Getting an inside look at a frac job is a rare opportunity.
In North Dakota, hydraulic fracturing is critical in the oil production process.
And this is what it looks like, an enormous amount of equipment, $40 million worth ,all here for what's below this well head.
(Jenette Hilton) "You can see the whole operation from this point, that's the well head."
It's a big operation -- an important operation -- that a group of North Dakota lawmakers get an unfiltered view of.
Touring a frac site as it's going on -- is extremely rare.
(Jenette Hilton) The big contraption you see in the middle is the blender, all the chemicals and sand come together there."
Jenette Hilton is the expert here when it comes to hydraulic fracturing.

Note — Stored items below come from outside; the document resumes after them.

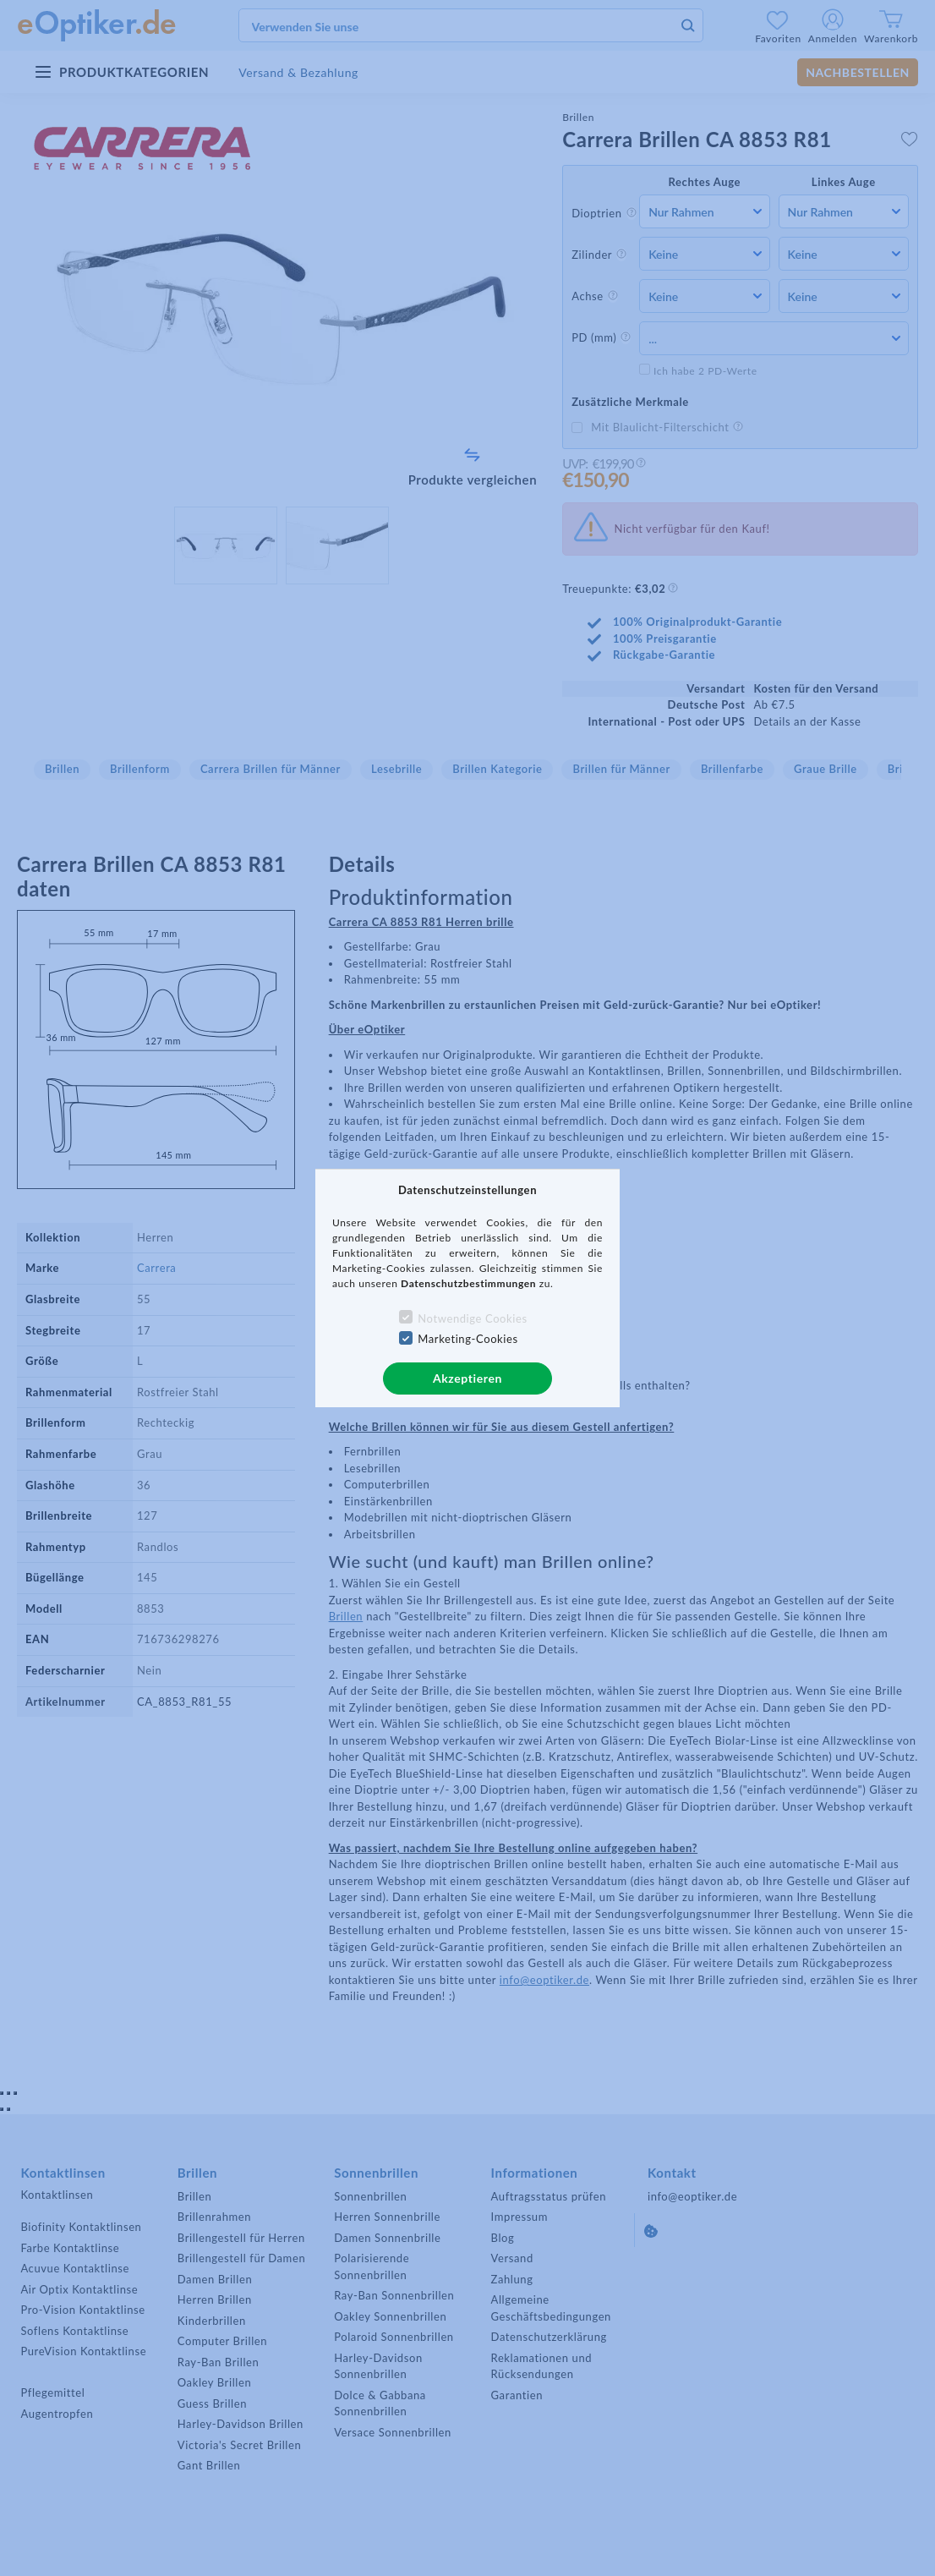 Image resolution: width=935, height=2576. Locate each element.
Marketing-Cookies (467, 1339)
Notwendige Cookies (472, 1318)
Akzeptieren (467, 1378) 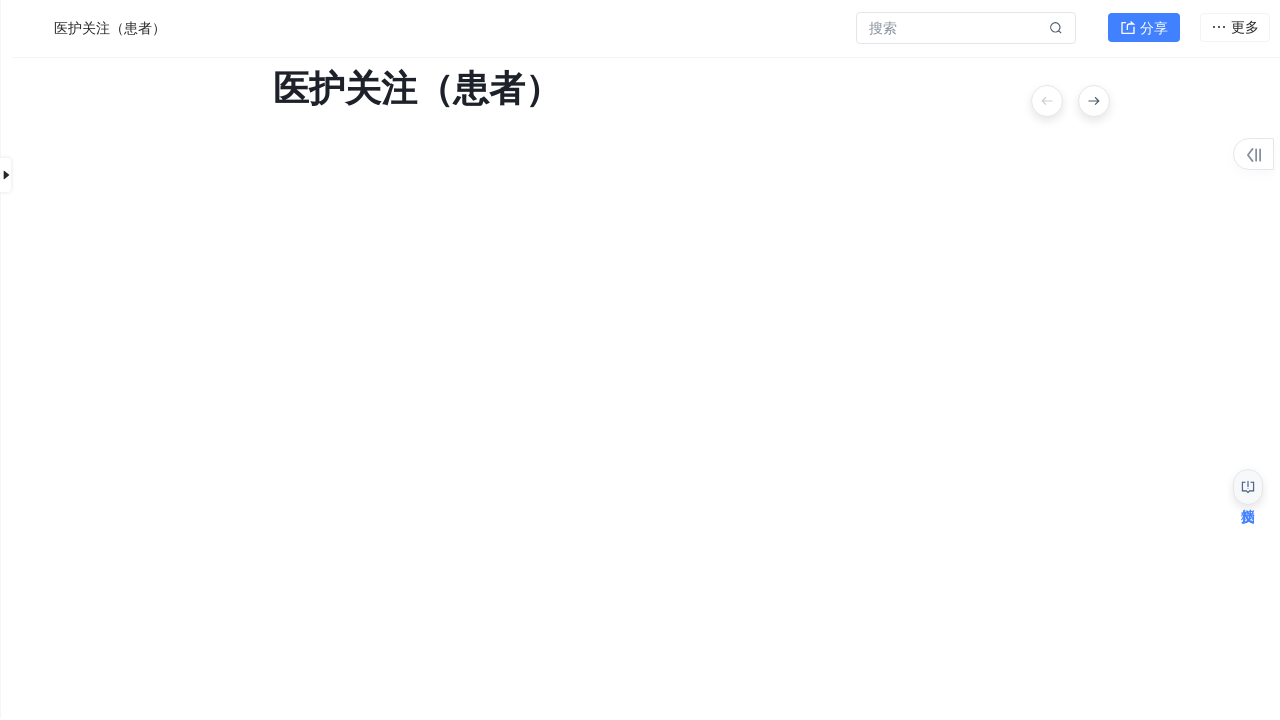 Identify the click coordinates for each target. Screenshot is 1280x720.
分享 (1144, 26) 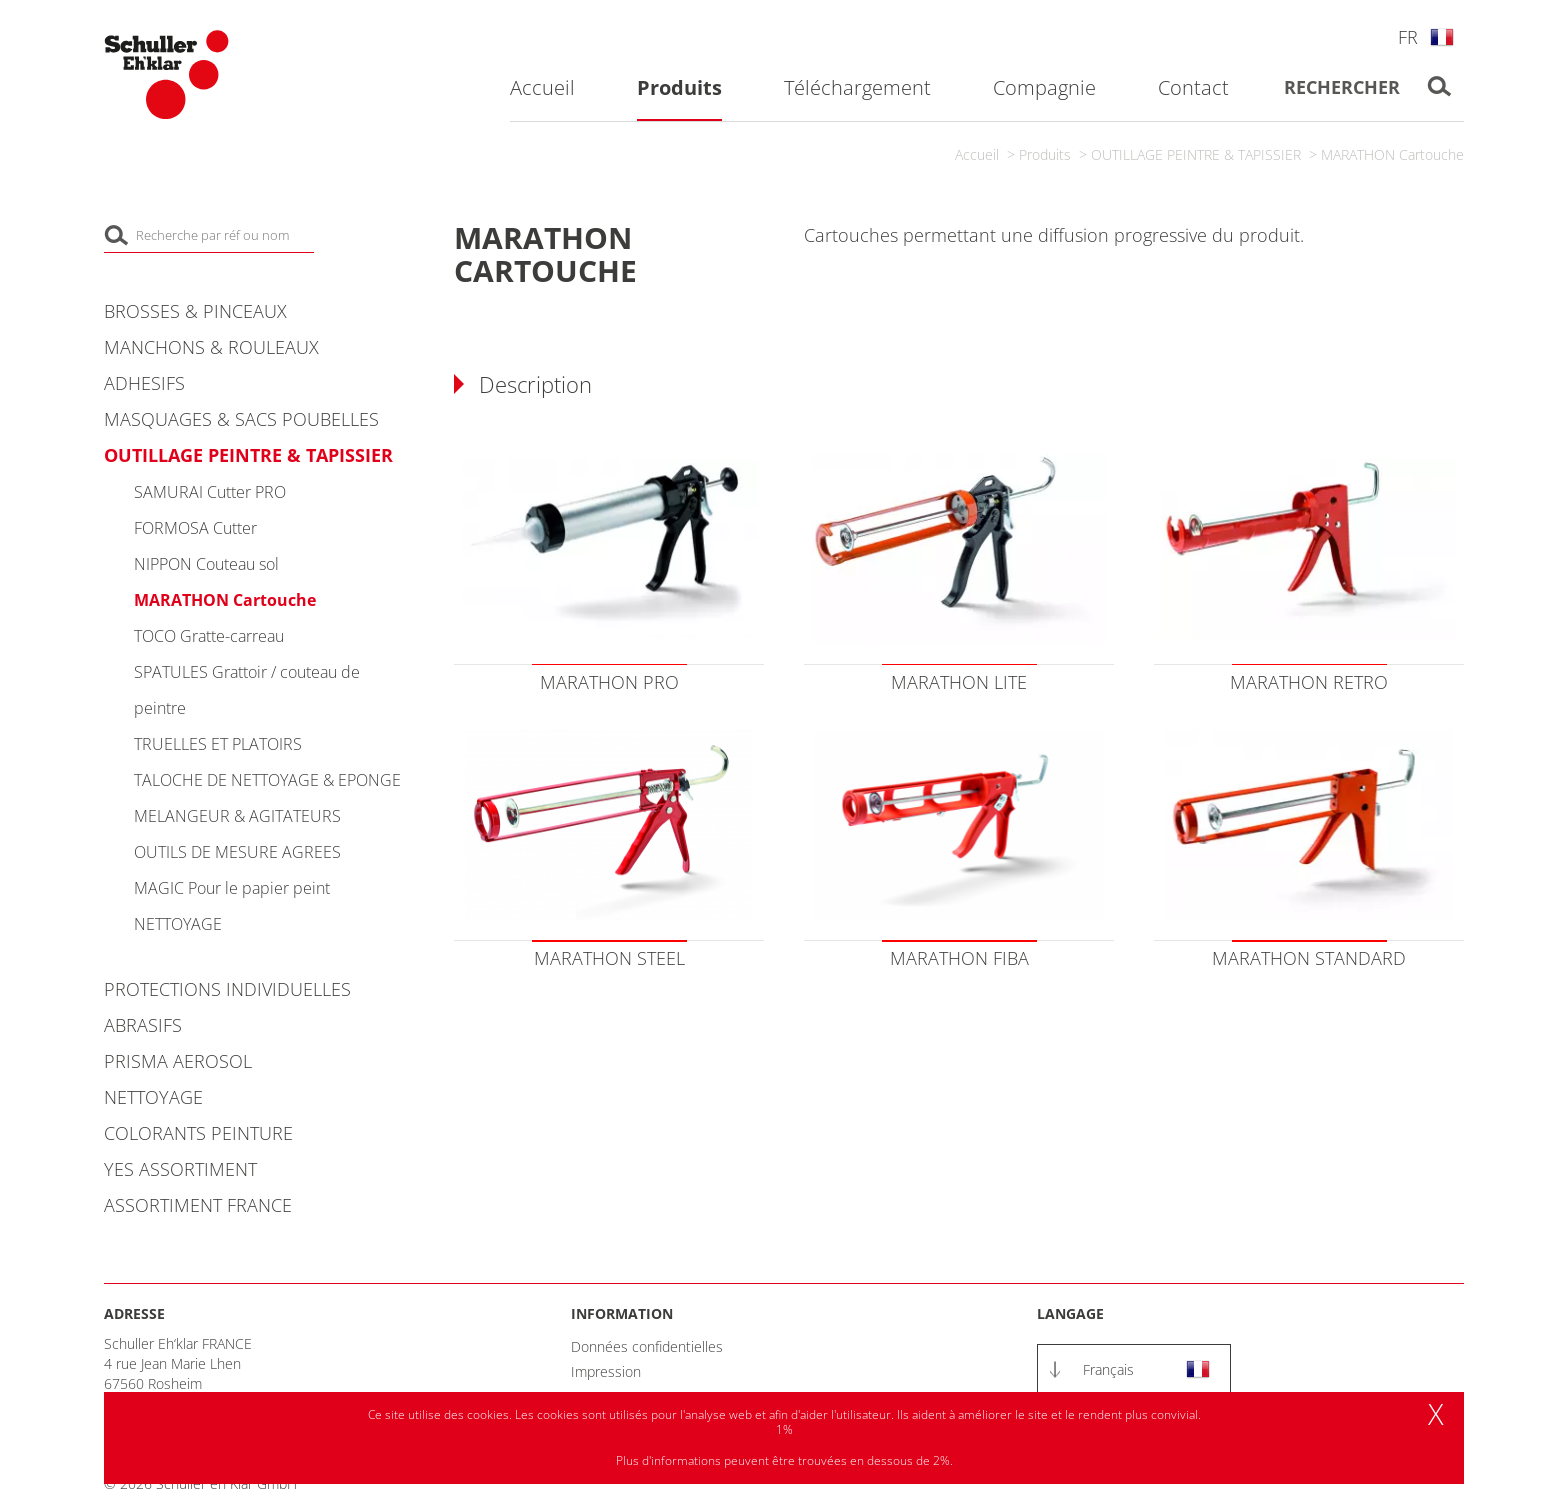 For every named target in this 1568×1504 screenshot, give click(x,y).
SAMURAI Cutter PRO (210, 492)
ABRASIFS (143, 1025)
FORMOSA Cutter (195, 528)
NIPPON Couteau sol (206, 564)
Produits (1045, 154)
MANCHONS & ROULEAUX (211, 347)
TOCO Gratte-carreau (209, 636)
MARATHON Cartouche (1392, 154)
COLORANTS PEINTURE (198, 1133)
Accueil (977, 154)
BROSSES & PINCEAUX (195, 311)
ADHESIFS (144, 383)
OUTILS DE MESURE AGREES (237, 852)
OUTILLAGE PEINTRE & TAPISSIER (1196, 154)
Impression (606, 1371)
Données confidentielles (647, 1346)
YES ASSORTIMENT (180, 1169)
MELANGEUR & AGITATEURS (237, 816)
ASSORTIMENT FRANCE (198, 1205)
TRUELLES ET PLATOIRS (218, 744)
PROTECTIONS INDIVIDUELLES (227, 989)
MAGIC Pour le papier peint (232, 888)
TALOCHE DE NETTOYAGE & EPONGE (267, 780)
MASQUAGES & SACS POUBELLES (241, 419)
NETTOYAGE (178, 924)
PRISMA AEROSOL (178, 1061) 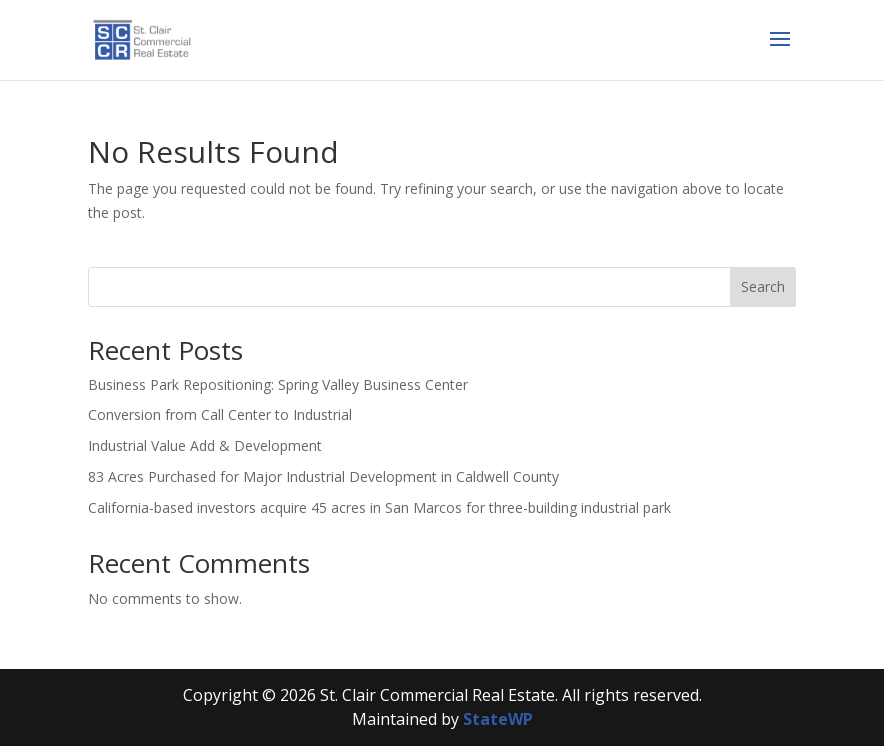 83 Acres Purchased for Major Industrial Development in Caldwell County (323, 476)
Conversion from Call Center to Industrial (220, 414)
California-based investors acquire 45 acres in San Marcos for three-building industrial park (379, 507)
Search (763, 286)
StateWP (498, 719)
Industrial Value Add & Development (205, 445)
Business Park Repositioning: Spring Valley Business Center (278, 384) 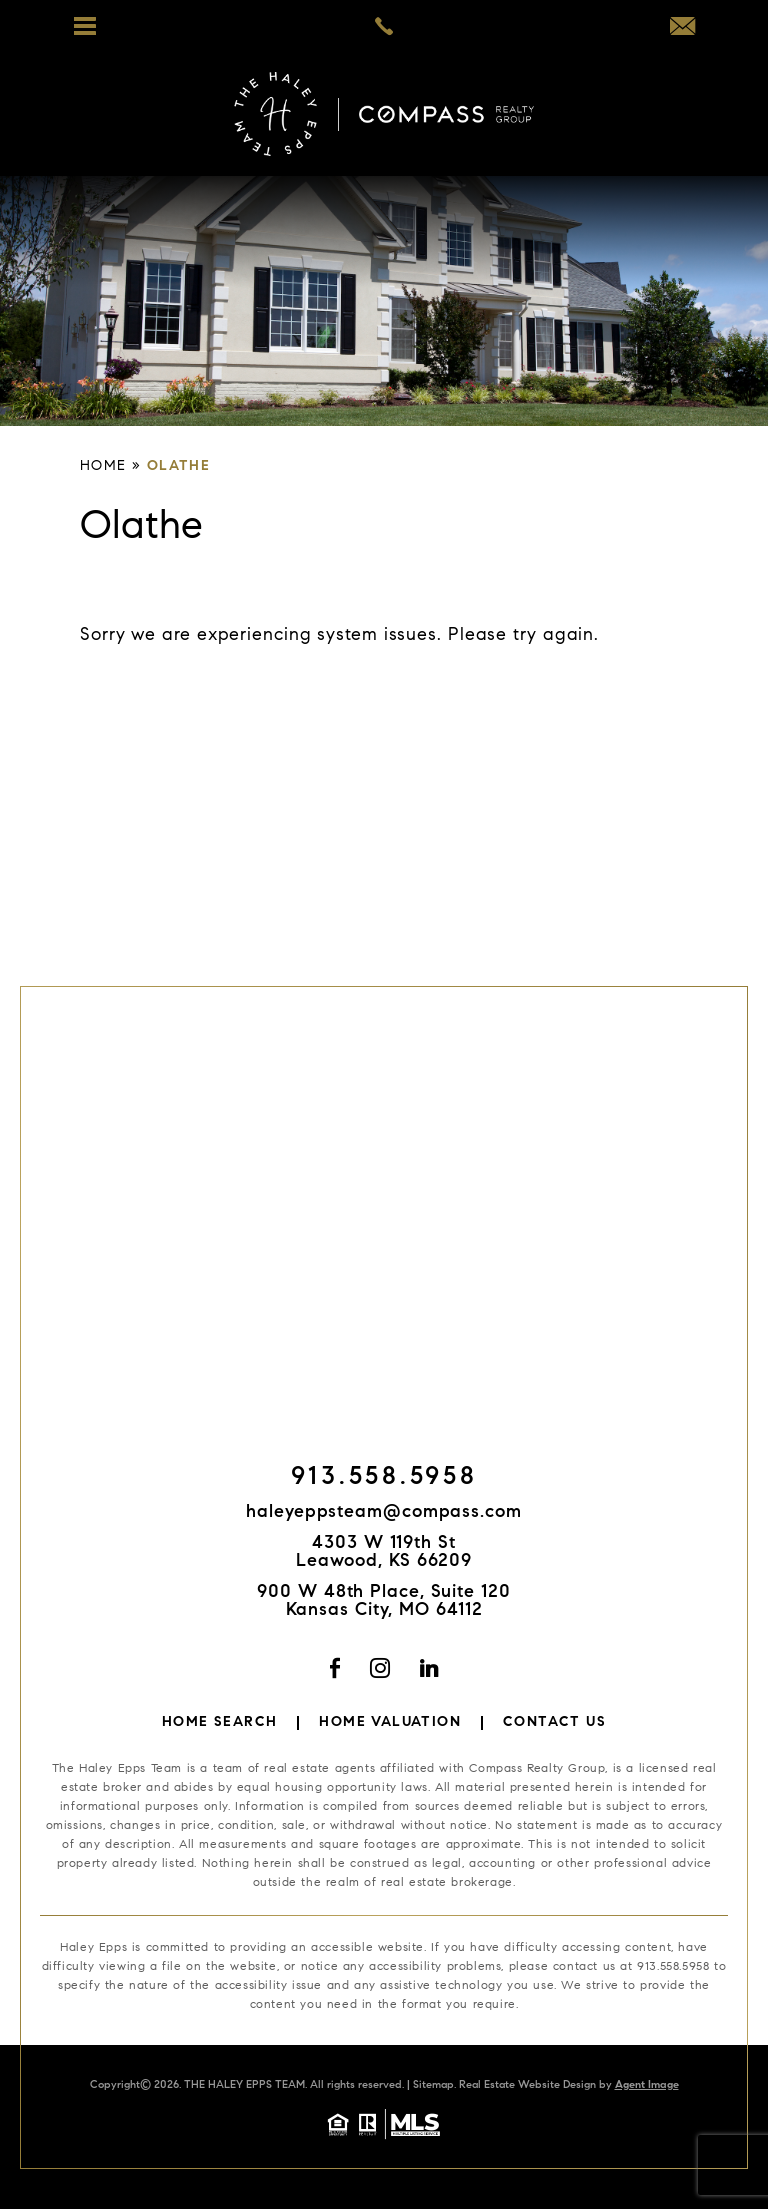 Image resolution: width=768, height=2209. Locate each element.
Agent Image (647, 2085)
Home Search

She's been making her way around western North Dakota since fracking became the answer to getting oil out of North Dakota's ground...
"These rocks are so tight, they won't produce without fracking."
It's here where liquids are forced at high pressure -- 7,000 pounds per square inch up to four miles out.
Everything that is needed in the frac job is on site... 2 million gallons of water sitting in 40 some tanks... 3.5 million gallons of sand.
"resin coated sand, makes it stronger."
The sand is mixed in a gel -- that looks like something you'd find at a dollar store -- but is a key ingredient in releasing the black gold.
"going through rock that have low permeability no path for oil to flow through, poppet provides a highway for oil to move through, without it the oil doesn' tmove. putting a highway into the ground for oil to go."
It was better than any science experiment.
Being able to touch these products allowed lawmakers to learn truths about this highly exploited process..
"Its safe, it's products put in our foods, industry moving towards everything moving to food grade."
Hilton feels comfortable with the process and says she has no worries about the effects of fracking.
"so many people don't know what's going on and have the fear, I don't think it's something to be fearful of - it's a key to national security through energy independence." >>
Hilton says on average frac crews take over a site for three to five days -- the pumping is continuous for 24-48 hours.
Each frac job costs between $2-3 million.